Vie morale (1/3)

MOEURS DE LA FEMME

Comme c’était prévu et inévitable, la moralité fléchit, surtout celle de la femme.

Faits. Nombreuses sont les infractions pour ivresse, prostitution, outrage à la pudeur, excitations de mineurs à la débauche (1914-18).

Gourmandise (pâtisseries et rayons de volailles mis à sec au lendemain du paiement des allocations). Goût immodéré de la toilette (celle-ci souvent scandaleuse). Egoïsme : des jeunes filles ayant épousé des mobilisés avouent que « si un malheur arrivait, elles auraient une pension ». Sexualité, le séjour des divisions amène la présence ici de professionnelles dont l’exemple est pernicieux surtout pour les ouvrières. Dès 1914, on voit de celles-ci faire des « amis » dans les troupes de passage, les suivre ou les rejoindre dans leurs nouveaux cantonnements (Division marocaine, juillet 1915), même en abandonnant leurs enfants (août 1915). Des femmes cherchent à empêcher leur mari de venir en permission (dans un cas, le mari avait été blessé) ; d’autres s’éloignent de la ville dès que leur infidélité apparaît.

Drames passionnels. La constatation de l’adultère par le mari aboutit généralement à la séparation de fait, au divorce rarement.

Arrestation de faiseuses d’ange ; l’instruction révèle une vingtaine d’avortements (octobre 1916).

Recrudescence des maladies contagieuses. Création à l’hôpital d’un cabinet de consultations (1917).

Conclusions. La femme mariée, demeurée au foyer, sans protecteur, est exposée à toutes les surprises des sens. Tous ces régiments qui viennent au repos, entre deux batailles, ont l’instinct excité. Milieu éminemment favorable à la corruption. La continence de la femme affronte partout le désir exacerbé de l’homme. Et les hommes sont jeunes, entreprenants, parés de gloire, rendus plus séduisants par la mort qui les frôle. Ce sont des passants qu’on ne reverra plus, qui demain peuvent tomber. Parmi celles qui succombent, et il y en a dans toutes les « classes », quelques-unes ont l’excuse d’avoir voulu faire l’offrande d’une grande joie. Chez d’autres, ce dont d’elles-mêmes est peut-être une manifestation inconsciente de patriotisme.

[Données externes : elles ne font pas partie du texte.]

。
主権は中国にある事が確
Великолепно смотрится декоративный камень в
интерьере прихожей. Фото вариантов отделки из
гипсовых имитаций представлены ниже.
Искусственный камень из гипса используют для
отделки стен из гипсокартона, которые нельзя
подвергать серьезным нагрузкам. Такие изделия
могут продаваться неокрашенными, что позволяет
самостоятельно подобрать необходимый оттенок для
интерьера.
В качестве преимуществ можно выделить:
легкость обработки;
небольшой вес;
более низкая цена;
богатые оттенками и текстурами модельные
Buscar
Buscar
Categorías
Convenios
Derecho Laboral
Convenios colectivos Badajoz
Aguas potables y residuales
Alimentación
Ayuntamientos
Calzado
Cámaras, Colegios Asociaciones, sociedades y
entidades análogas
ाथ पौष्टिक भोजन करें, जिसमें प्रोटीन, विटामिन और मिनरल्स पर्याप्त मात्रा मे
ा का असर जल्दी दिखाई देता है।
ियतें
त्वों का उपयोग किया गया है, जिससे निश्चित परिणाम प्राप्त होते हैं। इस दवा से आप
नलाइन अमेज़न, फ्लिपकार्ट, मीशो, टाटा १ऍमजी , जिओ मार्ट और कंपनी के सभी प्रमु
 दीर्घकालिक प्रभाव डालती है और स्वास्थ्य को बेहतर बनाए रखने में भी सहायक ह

Ce que nous disons des femmes mariées s’applique partiellement aux célibataires. Ici, la lutte morale a été presque nulle, dans la plupart des cas, le milieu, les circonstances n’ont fait que hâter, précipiter l’abandon féminin. L’opinion publique n’est pas hostile. Dans un pays où la vie s’éteint, on est indulgent au geste qui peut en rallumer le flambeau. Les mœurs sont des nécessité sociales.

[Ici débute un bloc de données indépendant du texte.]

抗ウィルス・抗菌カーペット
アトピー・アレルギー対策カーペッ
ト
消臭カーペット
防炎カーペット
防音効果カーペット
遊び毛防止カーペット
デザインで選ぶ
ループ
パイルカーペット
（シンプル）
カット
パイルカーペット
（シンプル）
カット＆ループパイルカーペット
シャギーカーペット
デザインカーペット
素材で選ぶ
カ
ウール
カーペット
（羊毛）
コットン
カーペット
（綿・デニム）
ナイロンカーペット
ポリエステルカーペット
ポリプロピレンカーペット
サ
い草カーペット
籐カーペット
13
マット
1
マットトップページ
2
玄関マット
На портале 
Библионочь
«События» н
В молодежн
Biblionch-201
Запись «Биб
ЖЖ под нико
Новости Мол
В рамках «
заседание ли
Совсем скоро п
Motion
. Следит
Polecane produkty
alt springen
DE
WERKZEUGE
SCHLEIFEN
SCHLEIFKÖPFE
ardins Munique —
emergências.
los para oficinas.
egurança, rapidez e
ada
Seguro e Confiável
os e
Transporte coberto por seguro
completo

De la conduite de certaines femmes pendant pendant la guerre, on peut, on doit s’attrister ; mais ce qui s’est passé est compréhensible. S’il en eut été autrement, nous n’aurions pas vécu dans l’humanité, c’est-à-dire au sein d’une animalité supérieure mais encore toute récente et qui ne peut se maintenir qu’à force de discipline.

La guerre a relâché tous les liens, elle a fait régresser certains êtres, incomplètement évolués, vers l’animalité tout court. Ce n’est, aussi bien, qu’une minorité. Toutes les autres femmes, douées d’une forte moralité, se sont encore enrichies moralement pendant ces années de guerre, dans le travail, le dévouement et le sacrifice qui ont suffi à l’expansion de leur activité.